Тьфу, дьявол, мистика какая-то: один Мефистофель, просунув бороду между пальцами, дымится в зубах, второй с иезуитский усмешкой в глазах ждет своей порции пепла на столе. Ведь это должно быть чертовски неудобно - трогать мизинцем бровь. Ой, что это, кровь?
- "Киндзмараули". На-ко, причастись.
Бог ты мой, вправду оно. Однако же гранит на поверку оказался трясиной. Ну-ка, что там таится под поверхностью? Буль-буль...

* * *
- Знаешь, дорогой, твоя болтливость отравила мне лучший год моей жизни.
- Ну во-первых, ты это мне уже неоднократно говорила, и если ты разве что хочешь меня усовестить теперь, спустя уж...
- Да не собираюсь я тебя усовестливать!
- И то хорошо. Кстати, ты как-то говорила, что не веришь словам, а веришь делам. Болтливость моя куда относится по твоей классификации? Да-с. А во-вторых, давай не будем разделять меня, как я есть, и мои качества.
- Я и не собираюсь разделять.
- Это тоже хорошо.
- Я просто хочу сказать...
- Да у тебя все всегда просто! И по-моему ты уже достаточно всего наговорила, теперь пожалуйста чуток помолчи и дай сказать мне. Я долго молчал.
- Я не заметила.
- Я прошу тебя помолчать первый раз в своей жизни. И не надо иронизировать! Можешь ты исполнить мою просьбу?
- Хорошо, хорошо. Какой сердитый!..
- Итак, я испортил тебе лучший год твоей жизни. Хорошо. То есть плохо, конечно. Просто скверно. Но ведь я же не мог никоим образом тебе его подарить. Ты бы мне сама не позволила.
- Я...
- Я просил тебя помолчать!.. В ответ я тебе сознаюсь, что ты мне все-таки подарила лучший год моей жизни. Это ты, в принципе, знаешь прекрасно и без моих соплей. Но вот что тебе, судя по всему, не приходило в голову - и я, кстати, ничуть не собираюсь тебя этим попрекать - это то, что, выражаясь с твоим собственным максимализмом, ты мне не отравила, а просто-таки испоганила все последующие годы. Так что мою невольную несдержанность в словах прошу считать за маленькую месть. И напоследок: отравой стали все-таки не мои слова, а буйная фантазия слушателей. Я ведь, между прочим, ничего открытым текстом тогда никому и не сказал - потому что не о чем было. Ведь по сути ничего и не было, а? А ты и рада-радешенька покаяться. Не согрешишь - не покаешься, не покаешься - не спасешься, да?

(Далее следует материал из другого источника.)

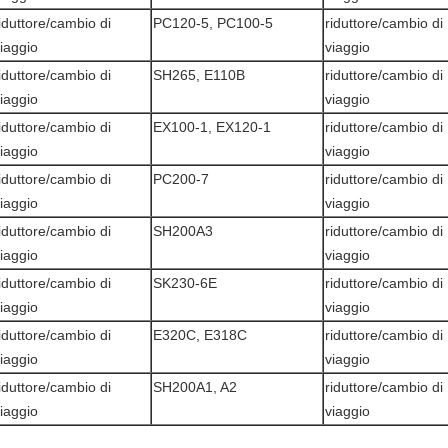
iduttore/cambio di
PC120-5, PC100-5
riduttore/cambio di
iaggio
viaggio
iduttore/cambio di
SH265, E110B
riduttore/cambio di
iaggio
viaggio
iduttore/cambio di
EX100-1, EX120-1
riduttore/cambio di
iaggio
viaggio
iduttore/cambio di
PC200-7
riduttore/cambio di
iaggio
viaggio
iduttore/cambio di
SH200A3
riduttore/cambio di
iaggio
viaggio
iduttore/cambio di
SK230-6E
riduttore/cambio di
iaggio
viaggio
iduttore/cambio di
E320C, E318C
riduttore/cambio di
iaggio
viaggio
iduttore/cambio di
SH200A1, A2
riduttore/cambio di
iaggio
viaggio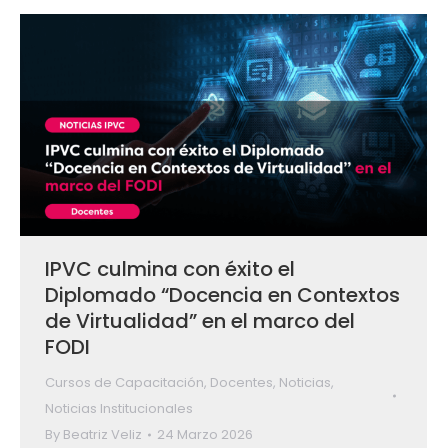
IPVC culmina con éxito el
Diplomado “Docencia en Contextos
de Virtualidad” en el marco del
FODI
Cursos de Capacitación
,
Docentes
,
Noticias
,
Noticias Institucionales
By
Beatriz Veliz
24 Marzo 2026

И отрывистый смех, переходящий в кашель хронического курильщика.
* * *
А пока наш герой отплевывается от тины и пиявок, посмотрим, о чем думает хозяйка.
- Ну скажи, зачем? Ну зачем тебе это надо?
- Ну... меня бы тогда стали уважать. Может быть.
- А сейчас тебя не уважают?
- Не-а.
- А... я?..
- Ты-то? Ты меня любишь.
(пауза)
- Я тебя люблю и уважаю.
- Нет. Так не бывает.
(пауза побольше)
- Думаешь, эти вещи несовместны? Как гений и злодейство?
- Боюсь, что нет.
- Не бойся, милый...

В комнате тем временем стало почти совсем темно и меня не видно. Темноту разрезает лишь лезвие маятника часов. Я беру ее руку и провожу по его щеке. Узкая белая, открытая почти по плечо, рука хорошо заметна даже в сумерках. В другой раз он бы дернулся или наоборот, прижался бы щекой к этой руке. Теперь он просто и спокойно берет ее в свою, медленно подносит к губам и целует. Ни ему, ни ей больше ничего и не надо. Ведь она так решила для себя. И он решил точно так же.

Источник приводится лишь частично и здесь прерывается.